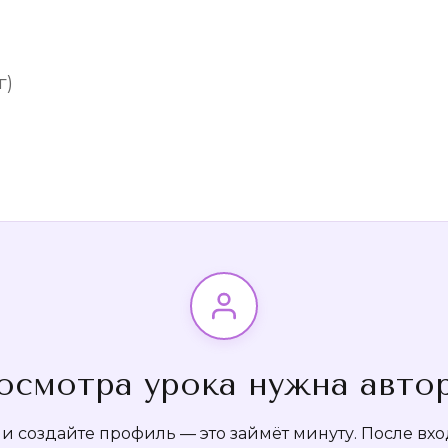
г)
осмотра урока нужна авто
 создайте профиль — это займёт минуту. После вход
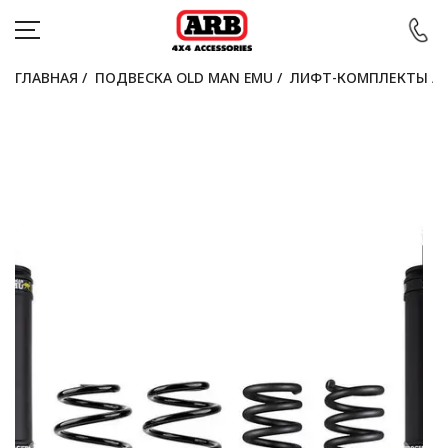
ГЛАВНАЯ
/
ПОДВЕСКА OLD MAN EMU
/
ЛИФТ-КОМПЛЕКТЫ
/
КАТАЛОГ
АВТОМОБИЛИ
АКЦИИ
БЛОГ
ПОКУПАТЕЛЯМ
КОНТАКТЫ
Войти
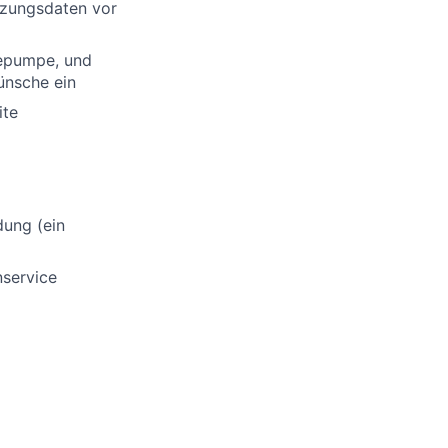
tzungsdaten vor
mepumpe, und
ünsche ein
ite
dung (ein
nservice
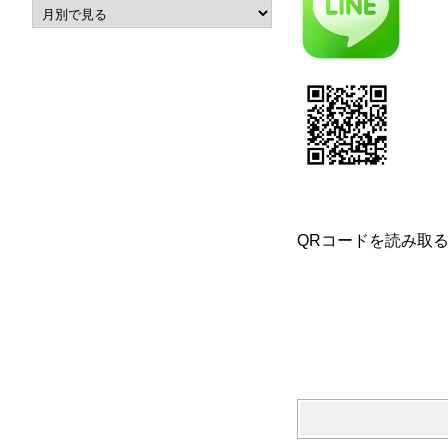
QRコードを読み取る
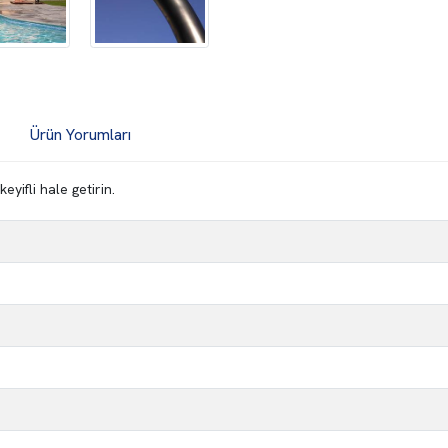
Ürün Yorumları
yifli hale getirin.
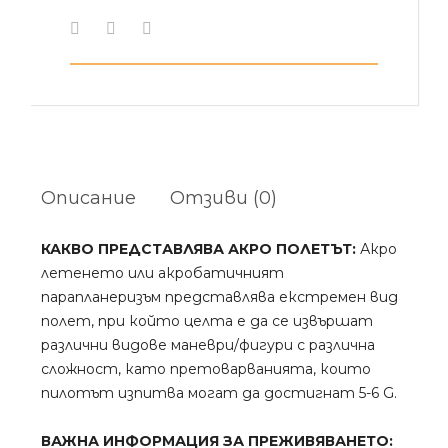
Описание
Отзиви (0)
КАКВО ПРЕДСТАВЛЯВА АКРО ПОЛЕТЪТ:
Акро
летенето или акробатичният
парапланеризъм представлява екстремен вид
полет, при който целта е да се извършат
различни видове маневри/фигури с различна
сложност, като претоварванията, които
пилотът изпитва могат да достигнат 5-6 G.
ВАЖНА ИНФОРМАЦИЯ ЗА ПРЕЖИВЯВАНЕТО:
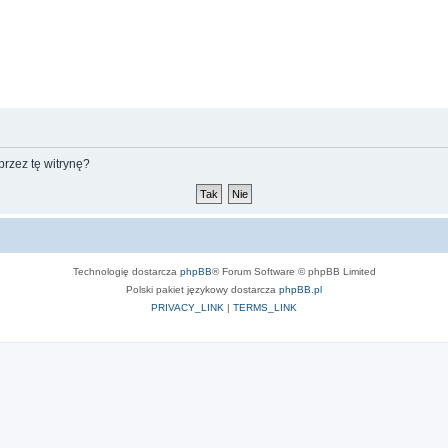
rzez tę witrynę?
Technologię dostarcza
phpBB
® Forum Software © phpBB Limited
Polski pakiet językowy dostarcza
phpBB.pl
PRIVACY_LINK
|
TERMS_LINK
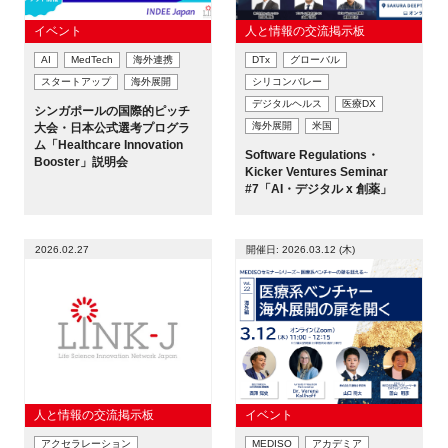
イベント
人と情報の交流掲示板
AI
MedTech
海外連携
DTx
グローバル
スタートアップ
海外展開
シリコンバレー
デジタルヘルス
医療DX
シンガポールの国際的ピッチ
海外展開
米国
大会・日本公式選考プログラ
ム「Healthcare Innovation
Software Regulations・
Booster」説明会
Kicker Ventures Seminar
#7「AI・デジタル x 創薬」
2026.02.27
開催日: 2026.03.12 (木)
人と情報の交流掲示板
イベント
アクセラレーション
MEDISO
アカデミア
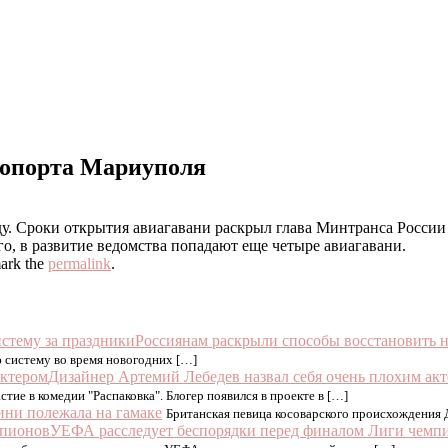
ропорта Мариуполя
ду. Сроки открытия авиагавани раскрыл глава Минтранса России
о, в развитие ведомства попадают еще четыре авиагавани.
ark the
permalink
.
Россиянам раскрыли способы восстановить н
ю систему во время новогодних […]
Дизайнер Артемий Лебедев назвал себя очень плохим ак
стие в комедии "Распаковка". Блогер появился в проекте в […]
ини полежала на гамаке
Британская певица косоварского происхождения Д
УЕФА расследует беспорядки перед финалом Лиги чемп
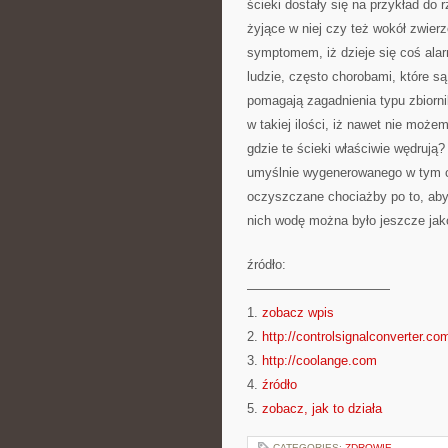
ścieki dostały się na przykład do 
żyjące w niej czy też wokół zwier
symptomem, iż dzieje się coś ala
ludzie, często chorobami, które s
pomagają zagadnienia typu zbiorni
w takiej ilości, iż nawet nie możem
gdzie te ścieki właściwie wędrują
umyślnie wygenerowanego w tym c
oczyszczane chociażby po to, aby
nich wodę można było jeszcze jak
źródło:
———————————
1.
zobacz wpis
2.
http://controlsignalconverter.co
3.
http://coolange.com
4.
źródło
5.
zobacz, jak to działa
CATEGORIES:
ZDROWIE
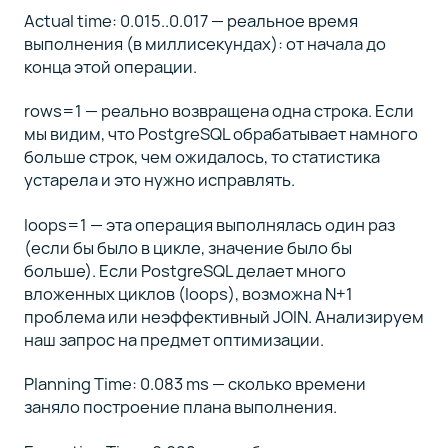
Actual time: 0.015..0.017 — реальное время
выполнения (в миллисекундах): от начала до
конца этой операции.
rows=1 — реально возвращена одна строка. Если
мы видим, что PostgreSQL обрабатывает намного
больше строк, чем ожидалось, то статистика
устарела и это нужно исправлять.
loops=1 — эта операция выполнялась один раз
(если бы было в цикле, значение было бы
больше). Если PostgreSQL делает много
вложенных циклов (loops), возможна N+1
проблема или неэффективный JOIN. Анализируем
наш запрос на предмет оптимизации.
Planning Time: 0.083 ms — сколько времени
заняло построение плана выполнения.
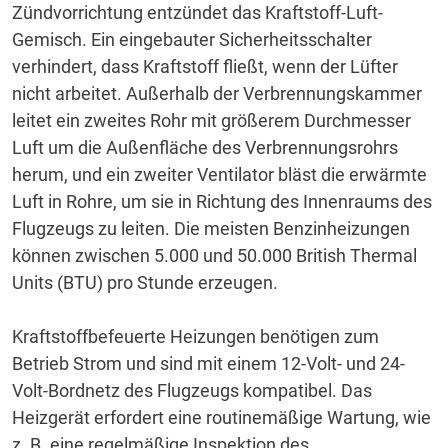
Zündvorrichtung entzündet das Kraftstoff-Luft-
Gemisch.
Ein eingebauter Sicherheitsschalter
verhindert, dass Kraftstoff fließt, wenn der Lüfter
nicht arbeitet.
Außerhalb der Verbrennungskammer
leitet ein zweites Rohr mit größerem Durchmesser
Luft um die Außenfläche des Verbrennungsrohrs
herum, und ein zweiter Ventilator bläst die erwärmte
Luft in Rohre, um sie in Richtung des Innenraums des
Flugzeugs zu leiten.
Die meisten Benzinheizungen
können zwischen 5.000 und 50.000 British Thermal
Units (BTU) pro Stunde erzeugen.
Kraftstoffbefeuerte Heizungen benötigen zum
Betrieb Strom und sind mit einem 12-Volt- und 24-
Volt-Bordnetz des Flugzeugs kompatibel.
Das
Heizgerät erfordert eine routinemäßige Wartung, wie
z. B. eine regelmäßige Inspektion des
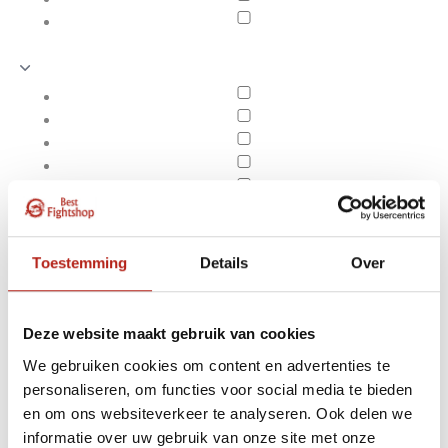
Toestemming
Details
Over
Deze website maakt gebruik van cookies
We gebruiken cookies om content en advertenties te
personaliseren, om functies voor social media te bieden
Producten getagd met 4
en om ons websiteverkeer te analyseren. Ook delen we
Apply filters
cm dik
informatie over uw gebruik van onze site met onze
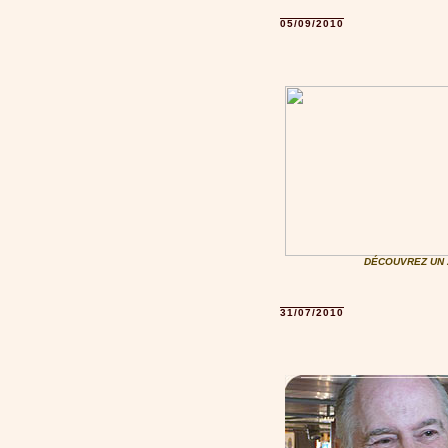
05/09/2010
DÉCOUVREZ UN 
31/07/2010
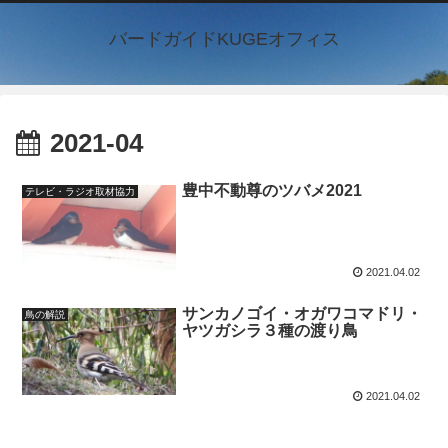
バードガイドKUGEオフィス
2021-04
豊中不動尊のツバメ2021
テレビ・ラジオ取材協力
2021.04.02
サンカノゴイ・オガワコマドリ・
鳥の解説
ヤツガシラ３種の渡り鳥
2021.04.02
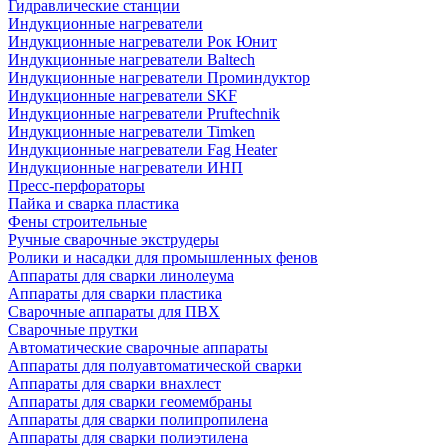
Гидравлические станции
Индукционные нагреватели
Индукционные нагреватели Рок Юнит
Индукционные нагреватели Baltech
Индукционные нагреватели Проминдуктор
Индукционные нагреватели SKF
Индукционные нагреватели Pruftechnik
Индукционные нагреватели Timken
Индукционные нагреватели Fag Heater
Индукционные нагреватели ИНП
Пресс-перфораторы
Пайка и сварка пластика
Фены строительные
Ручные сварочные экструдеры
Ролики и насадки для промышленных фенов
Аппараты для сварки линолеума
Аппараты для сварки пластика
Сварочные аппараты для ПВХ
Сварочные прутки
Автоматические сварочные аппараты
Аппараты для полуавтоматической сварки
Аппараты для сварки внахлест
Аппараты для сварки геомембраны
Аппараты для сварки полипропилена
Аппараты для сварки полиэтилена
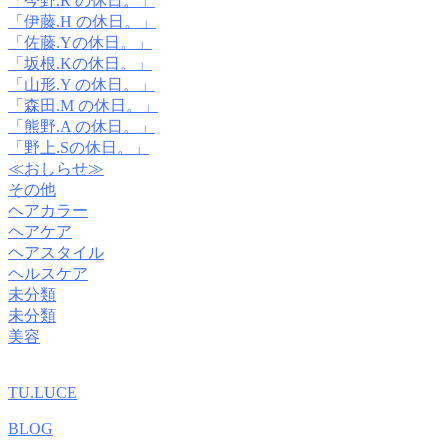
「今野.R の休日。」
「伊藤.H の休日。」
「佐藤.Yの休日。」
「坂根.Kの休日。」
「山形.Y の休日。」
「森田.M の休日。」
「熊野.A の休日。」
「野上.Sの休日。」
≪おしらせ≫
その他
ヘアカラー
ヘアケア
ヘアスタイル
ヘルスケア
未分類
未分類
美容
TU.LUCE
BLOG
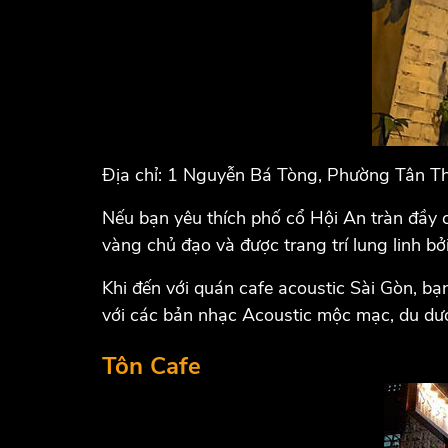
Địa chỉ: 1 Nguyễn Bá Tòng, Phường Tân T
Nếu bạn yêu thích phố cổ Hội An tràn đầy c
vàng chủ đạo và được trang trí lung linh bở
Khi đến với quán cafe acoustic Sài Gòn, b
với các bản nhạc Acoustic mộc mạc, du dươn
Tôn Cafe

::::

## PROBLEM TO WORK ON
Print the data above verbatim from the first line through the line holding "полет, при който целта е да се извършат", leaving every picture out.

## SOLUTION
г)
осмотра урока нужна авто
 создайте профиль — это займёт минуту. После вход
ГЛАВНАЯ
/
ПОДВЕСКА OLD MAN EMU
/
ЛИФТ-КОМПЛЕКТЫ
/
КАТАЛОГ
АВТОМОБИЛИ
АКЦИИ
БЛОГ
ПОКУПАТЕЛЯМ
КОНТАКТЫ
Войти
tzungsdaten vor
mepumpe, und
ünsche ein
ite
dung (ein
nservice
QRコードを読み取る
Ürün Yorumları
yifli hale getirin.
Описание
Отзиви (0)
КАКВО ПРЕДСТАВЛЯВА АКРО ПОЛЕТЪТ:
Акро
летенето или акробатичният
парапланеризъм представлява екстремен вид
полет, при който целта е да се извършат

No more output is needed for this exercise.